Suffolks in Spain

Grace and pace, but not much space for luggage. Nevertheless a Suffolk SS100 is meant to be driven and, this June, I travelled to Spain a second time for a touring holiday with seven other Suffolk SS100’s. Organised and escorted by Classics on the Road, last year’s tour of Rioja and Cantabria was such a success that Roger Williams of Suffolk Jaguar invited them to plan another, longer trip, this time following the pilgrims’ trail to Santiago de Compostela in Galicia and then south to Portugal.
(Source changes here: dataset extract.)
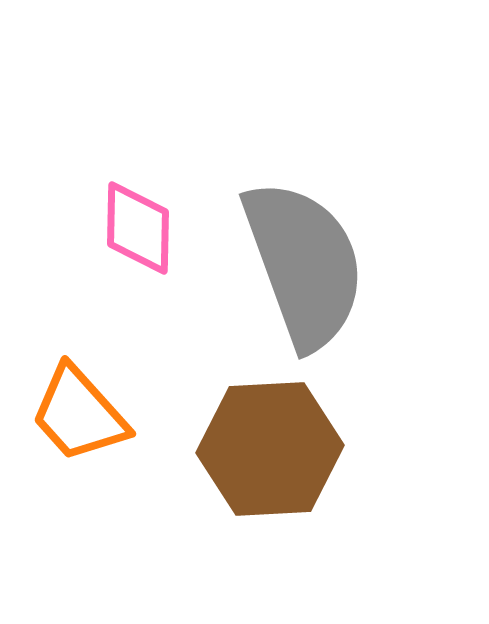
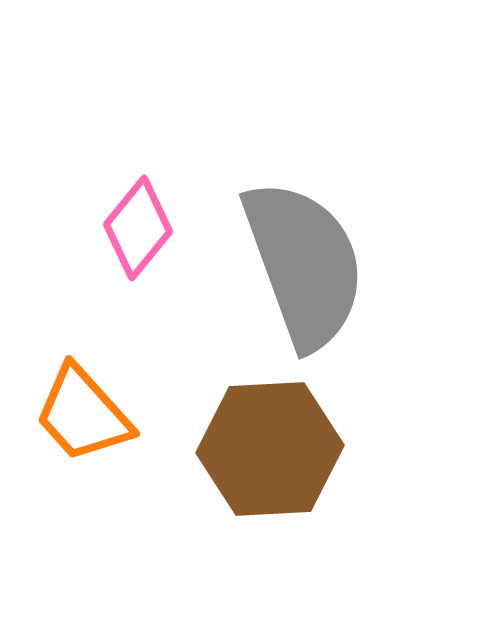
pink diamond: rotated 38 degrees clockwise
orange trapezoid: moved 4 px right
Six out of the eight SS100’s from last year joined again, with two first-time travellers.

In contrast to the costas and southern Spain, the north west has a landscape of hills and mountains that is lush, green and unspoiled, mainly because it has one of the heaviest average rainfalls in Europe. Sure enough, for the second year running, it was pouring down as we disembarked from the ferry in Santander to be greeted by Diego and Juan, our two guides. Diego and Juan are Classics on the Road.  Hoods quickly up, we drove about 35 miles to a chalet-style hotel in the foothills of the Picos de Europa, the mountainous range in the heart of northern Spain.

Sadly, this first night, we were not able to stay in the same hotel as last year, part of a spectacular monastery which holds in its collections the oldest piece of writing in the Spanish language; it had since gone bankrupt. The economic depression in Spain is much worse than in the UK, with almost 25% unemployment (having reached almost 40% a year or two ago). I did wonder, therefore, whether the same fate might be awaiting our second hotel this year, the luxurious, 5-star Palacio de Luces near the coast; we were the only guests, outnumbered by staff.

We arrived there, still in heavy rain, having visited an old mine-working with huge caves containing the most spectacular stalagmites and stalactites anywhere in Europe; that’s official, not just my hyperbole. They are delicate and fern-like, with tiny fronds of crystal growing in all directions, not just up and down. They look like chandeliers and apparently the only other place in the world with similar formations is a cave in Australia.

Day 3 and the rain cleared up; we had beautiful weather for the rest of the two weeks. Today we visited an ancient royal summer palace dating from the 9th century. Only two storeys with two  rooms about 20 feet by 60 feet and two tiny second chambers, but a substantial and important building for its time. This was the last Christian stronghold in Spain after it was invaded by the Moors (muslims), and the place from which the Reconquest began some 200-300 years later.

Day 4 and we arrived in Santiago de Compostela, the destination for millions of pilgrims from all over Europe for more than a thousand years. We stayed in the best hotel, attached to the monastery of San Francisco (St Francis) right in the centre by the cathedral and the cobbled central square. The centre of Santiagio is for pedestrians only, but we were ushered right into the middle of the square for photographs. Eight SS100’s in such surroundings attract a lot of attention and help the local tourist trade so, almost everywhere we went, the local police were happy to escort us into the centre of town, ignore parking restrictions and even watch over our cars while we went off for lunch.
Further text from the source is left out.